• _Goal of the exercise_: From the first line to the last, restate every record word for word, leaving out the pictures.

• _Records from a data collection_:
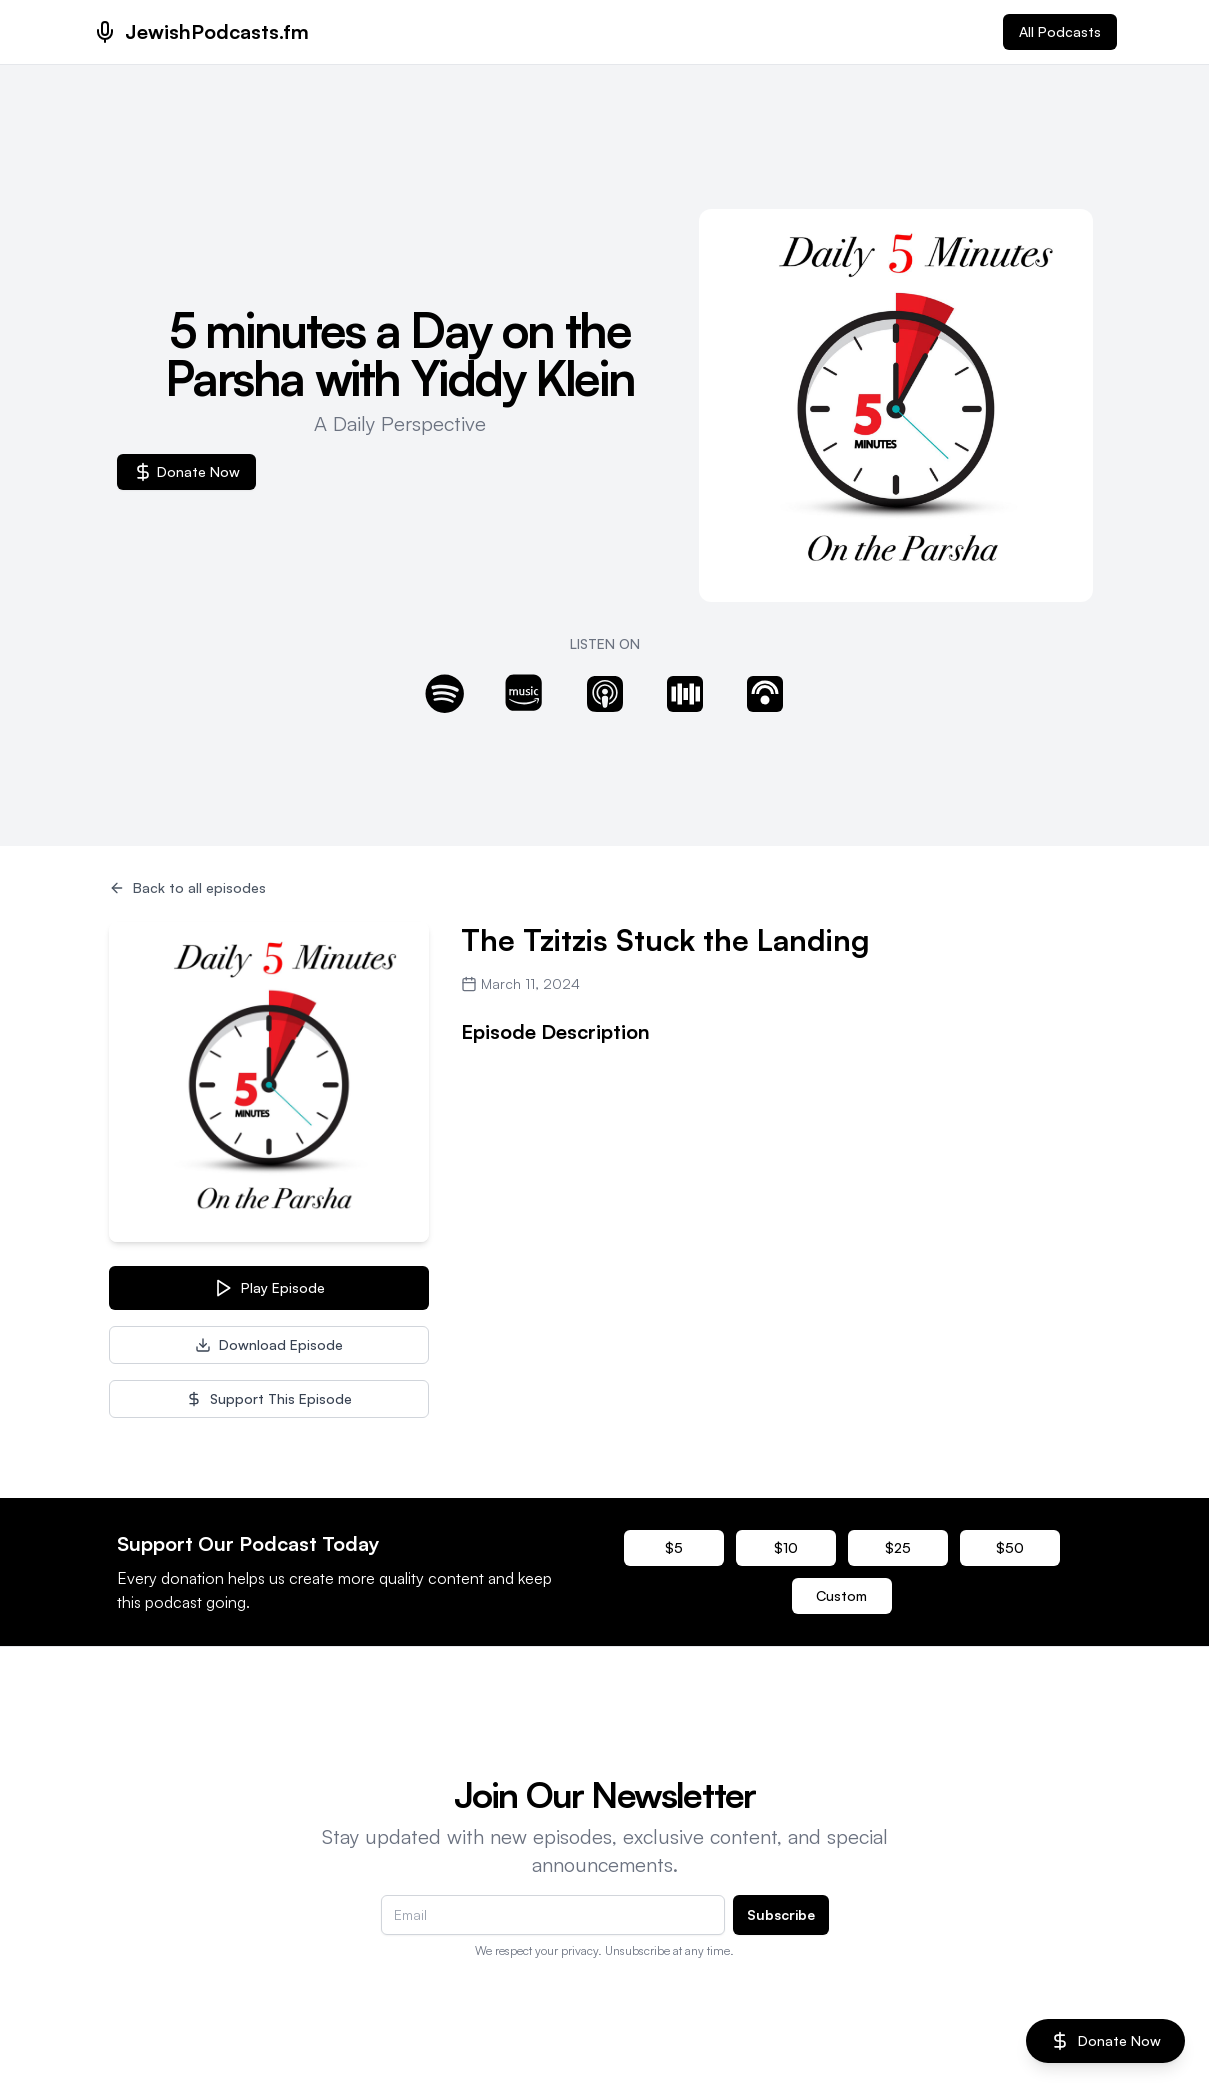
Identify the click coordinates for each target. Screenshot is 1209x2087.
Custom (841, 1595)
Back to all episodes (187, 887)
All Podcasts (1060, 31)
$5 (674, 1547)
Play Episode (269, 1288)
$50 (1010, 1547)
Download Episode (269, 1344)
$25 (898, 1547)
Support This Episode (269, 1398)
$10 (786, 1547)
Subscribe (781, 1914)
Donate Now (186, 472)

• _Answer to the exercise_:
Identify the click coordinates for each target. Screenshot is 1209x2087.
Custom (841, 1595)
Back to all episodes (187, 887)
All Podcasts (1060, 31)
$5 (674, 1547)
Play Episode (269, 1288)
$50 (1010, 1547)
Download Episode (269, 1344)
$25 (898, 1547)
Support This Episode (269, 1398)
$10 (786, 1547)
Subscribe (781, 1914)
Donate Now (186, 472)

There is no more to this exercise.